The 1994 season treated him poorly before the strike, as he had a 6.64 ERA and a 2.12 WHIP through 38 games. Following the season, he became a free agent and joined the Indians in March while becoming a big contributor to the relief pitching staff, going 3-3 that season with a 3.75 ERA and 1.13 WHIP in 42 games. He was dealt in early July of 1996 with cash to the San Francisco Giants for outfielder/first baseman Mark Carreon but after two seasons back on the west coast, he was released by the Giants on July 15, 1998, and re-signed with the Indians a week later. His numbers were not great over a dozen appearances, but he appeared in six games in the postseason, striking out two Red Sox in one inning over two games in the ALDS and striking out two more Yankees in one and one-third innings over four games in the ALCS loss.

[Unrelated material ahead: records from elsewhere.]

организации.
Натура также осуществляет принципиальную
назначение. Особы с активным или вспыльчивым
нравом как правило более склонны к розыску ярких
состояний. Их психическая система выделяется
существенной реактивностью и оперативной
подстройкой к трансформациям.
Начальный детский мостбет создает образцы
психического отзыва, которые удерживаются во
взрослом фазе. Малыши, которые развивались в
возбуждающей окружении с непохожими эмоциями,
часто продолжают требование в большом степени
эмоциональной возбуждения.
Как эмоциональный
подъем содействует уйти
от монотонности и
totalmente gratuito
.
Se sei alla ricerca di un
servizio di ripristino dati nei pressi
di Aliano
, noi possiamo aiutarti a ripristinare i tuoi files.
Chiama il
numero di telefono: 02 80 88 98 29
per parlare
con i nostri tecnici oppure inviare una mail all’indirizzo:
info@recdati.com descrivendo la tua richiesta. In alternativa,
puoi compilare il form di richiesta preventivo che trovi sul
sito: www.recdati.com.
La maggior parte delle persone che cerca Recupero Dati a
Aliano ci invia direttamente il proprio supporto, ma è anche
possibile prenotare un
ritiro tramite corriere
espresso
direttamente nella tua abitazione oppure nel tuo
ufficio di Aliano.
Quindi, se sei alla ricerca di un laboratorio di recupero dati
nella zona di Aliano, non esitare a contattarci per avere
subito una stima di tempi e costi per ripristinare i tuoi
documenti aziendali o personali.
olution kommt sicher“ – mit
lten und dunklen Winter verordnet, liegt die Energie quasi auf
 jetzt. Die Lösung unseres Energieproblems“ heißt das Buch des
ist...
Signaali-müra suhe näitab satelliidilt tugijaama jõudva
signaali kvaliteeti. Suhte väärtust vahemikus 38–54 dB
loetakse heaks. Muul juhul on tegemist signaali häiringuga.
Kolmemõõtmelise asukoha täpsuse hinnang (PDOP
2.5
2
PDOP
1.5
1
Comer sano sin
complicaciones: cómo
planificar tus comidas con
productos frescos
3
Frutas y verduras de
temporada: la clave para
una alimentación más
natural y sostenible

In the offseason, he signed with the Phillies, but was released late in August of 1999 and once again returned to the Indians days later. He started the 2000 season with the Detroit Tigers and moved on to the Montreal Expos in May before re-signing one final time with the Indians after his release in June. He did not appear at the big league level, however, as he made just ten appearances at Triple-A Buffalo to conclude his professional career.
Poole has not left the game of baseball in the rearview mirror after his playing career came to a close in 2000. He has spent time working as an instructor with Grand Slam Sports Center in Johns Creek, Georgia, and has been an assistant varsity baseball coach and pitching coach for the Johns Creek High School Gladiators since the program began in 2009.